Another cause for both men and women is chronic constipation necessitating forced evacuation of the bowel or chronic coughing putting pressure on the pelvic floor diaphragm.

Depending on the cause of the problem and the severity of any damage already sustained, the treatment might be a simple matter of learning some specific pelvic floor exercises and doing them regularly, together with making some appropriate behavioural and lifestyle changes.

Although it is hidden from view, your pelvic floor diaphragm can be consciously controlled and therefore trained, much like your arm, leg or abdominal muscles. Strengthening your pelvic floor muscles will help you to actively support your bladder and bowel thus improving control. Like all muscles in your body, your pelvic floor muscles will become stronger with a regular, progressive exercise program. This is important for both men and women.

A physiotherapist will be able to assess your pelvic floor and develop an individualised pelvic floor muscle-training program for you. Before starting this program though, it is important that you can identify your pelvic floor muscles correctly and this is what your physiotherapist will be able to help you with initially.

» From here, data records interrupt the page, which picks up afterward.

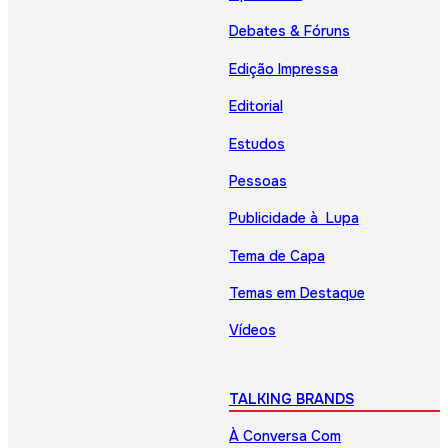
Debates & Fóruns
Edição Impressa
Editorial
Estudos
Pessoas
Publicidade à Lupa
Tema de Capa
Temas em Destaque
Vídeos
TALKING BRANDS
À Conversa Com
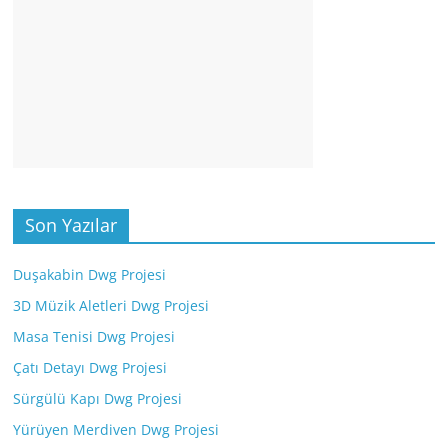
Son Yazılar
Duşakabin Dwg Projesi
3D Müzik Aletleri Dwg Projesi
Masa Tenisi Dwg Projesi
Çatı Detayı Dwg Projesi
Sürgülü Kapı Dwg Projesi
Yürüyen Merdiven Dwg Projesi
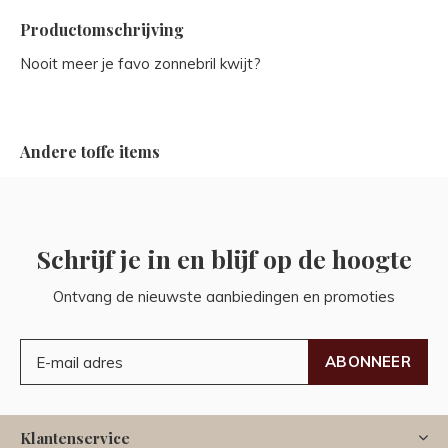
Productomschrijving
Nooit meer je favo zonnebril kwijt?
Andere toffe items
Schrijf je in en blijf op de hoogte
Ontvang de nieuwste aanbiedingen en promoties
ABONNEER
Klantenservice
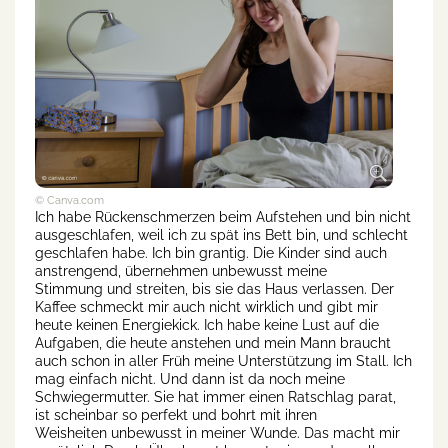
© Canva.com
Ich habe Rückenschmerzen beim Aufstehen und bin nicht
ausgeschlafen, weil ich zu spät ins Bett bin, und schlecht
geschlafen habe. Ich bin grantig. Die Kinder sind auch
anstrengend, übernehmen unbewusst meine
Stimmung und streiten, bis sie das Haus verlassen. Der
Kaffee schmeckt mir auch nicht wirklich und gibt mir
heute keinen Energiekick. Ich habe keine Lust auf die
Aufgaben, die heute anstehen und mein Mann braucht
auch schon in aller Früh meine Unterstützung im Stall. Ich
mag einfach nicht. Und dann ist da noch meine
Schwiegermutter. Sie hat immer einen Ratschlag parat,
ist scheinbar so perfekt und bohrt mit ihren
Weisheiten unbewusst in meiner Wunde. Das macht mir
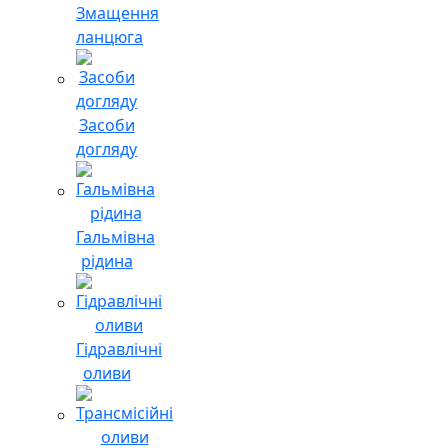
Змащення
ланцюга
Засоби
догляду
Гальмівна
рідина
Гідравлічні
оливи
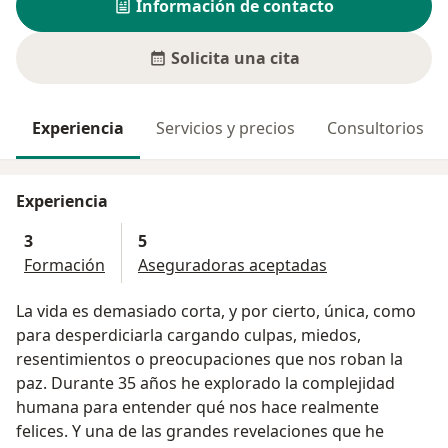
Información de contacto
Solicita una cita
Experiencia
Servicios y precios
Consultorios
Experiencia
3
5
Formación
Aseguradoras aceptadas
La vida es demasiado corta, y por cierto, única, como
para desperdiciarla cargando culpas, miedos,
resentimientos o preocupaciones que nos roban la
paz. Durante 35 años he explorado la complejidad
humana para entender qué nos hace realmente
felices. Y una de las grandes revelaciones que he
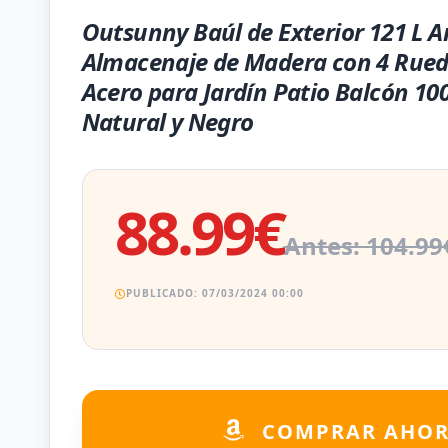
Outsunny Baúl de Exterior 121 L A
Almacenaje de Madera con 4 Rued
Acero para Jardín Patio Balcón 1
Natural y Negro
88.99€
Antes: 104.99
PUBLICADO: 07/03/2024 00:00
COMPRAR AHO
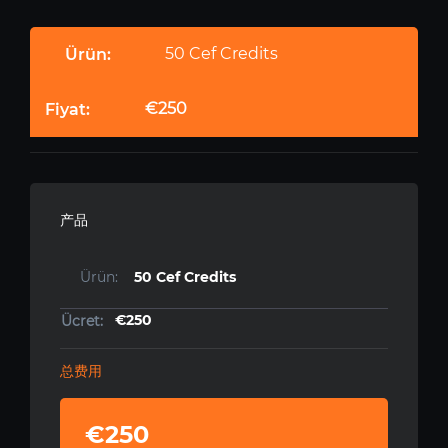
50 Cef Credits
€250
产品
50 Cef Credits
€250
总费用
€250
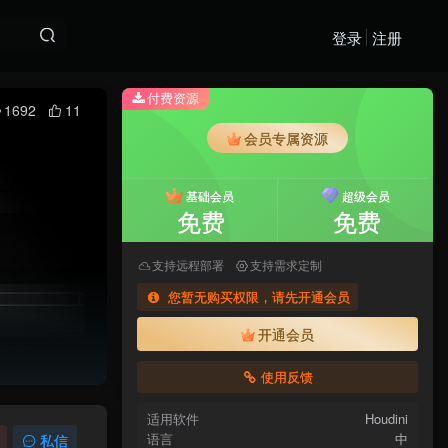
登录
注册
付费资源
1692
11
会员专属资源
基础会员
超级会员
免费
免费
支持远程部署
支持需求定制
您暂无购买权限，请先开通会员
开通会员
使用反馈
适用软件
Houdini
语言
中
私信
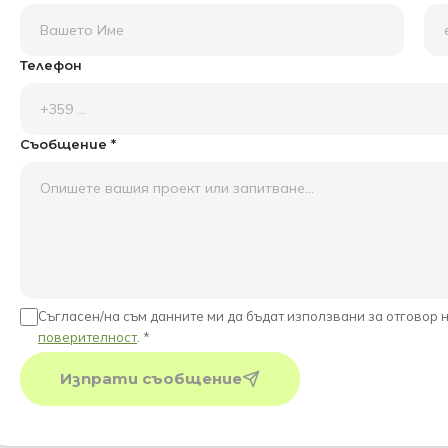
Телефон
Съобщение *
Съгласен/на съм данните ми да бъдат използвани за отговор 
поверителност
. *
Изпрати съобщение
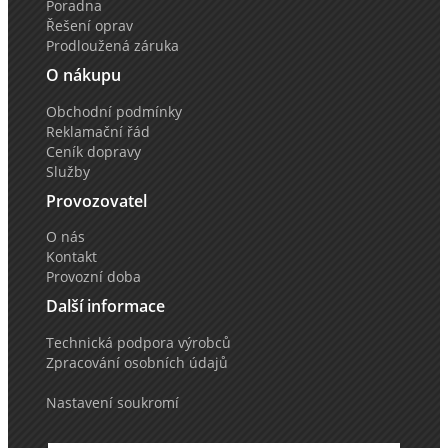
Poradna
Řešení oprav
Prodloužená záruka
O nákupu
Obchodní podmínky
Reklamační řád
Ceník dopravy
Služby
Provozovatel
O nás
Kontakt
Provozní doba
Další informace
Technická podpora výrobců
Zpracování osobních údajů
Nastavení soukromí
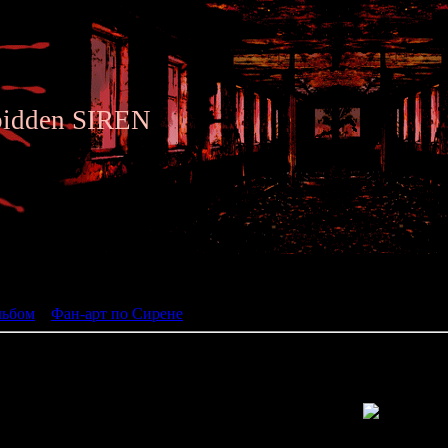
bidden SIREN
ьбом
льбом
»
Фан-арт по Сирене
» Siren fan art 173
Просмотров: 1305 | Размеры: 471x800px/418.4Kb | Да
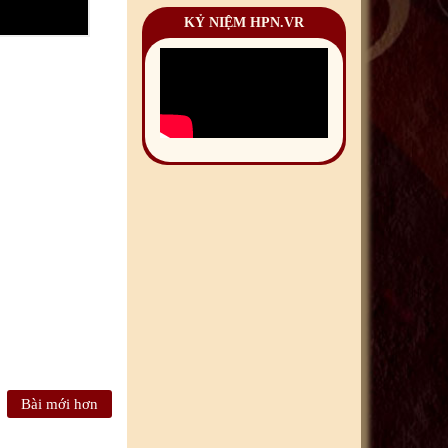
KỶ NIỆM HPN.VR
Bài mới hơn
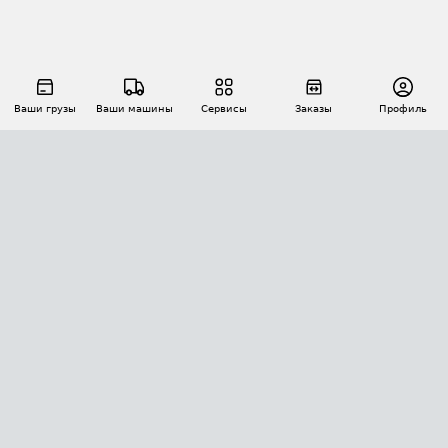
Ваши грузы
Ваши машины
Сервисы
Заказы
Профиль
АВТОМАТИЗАЦИЯ ПЕРЕВОЗОК
Площадки
Заказы
Торги
Тендеры
АТИ-Доки
GPS-мониторинг
АТИ Мессенджер
Цепочки грузов
API ATI.SU
ПОЛЕЗНОЕ
Расчет расстояний
БЕЗОПАСНОСТЬ
Академия ATI.SU
ATI.SU о безопасности
Звезды ATI.SU на вашем сайте
КОНТАКТЫ И ТАРИФЫ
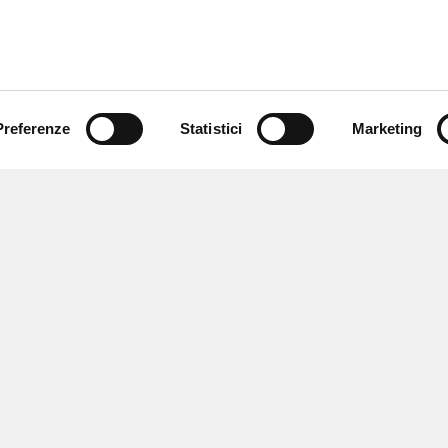
Preferenze
Statistici
Marketing
 ricevere notizie,
e speciali.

Like all exercises, pelvic floor muscle exercises are most effective when individually tailored and monitored and then performed frequently throughout the day until they become a habit. The good news is that once your strength has been built up, you will not need to do them as often, however, the bad news is that it is something that you will have to continue with for the rest of your life if you want to ensure good muscle tone in this region.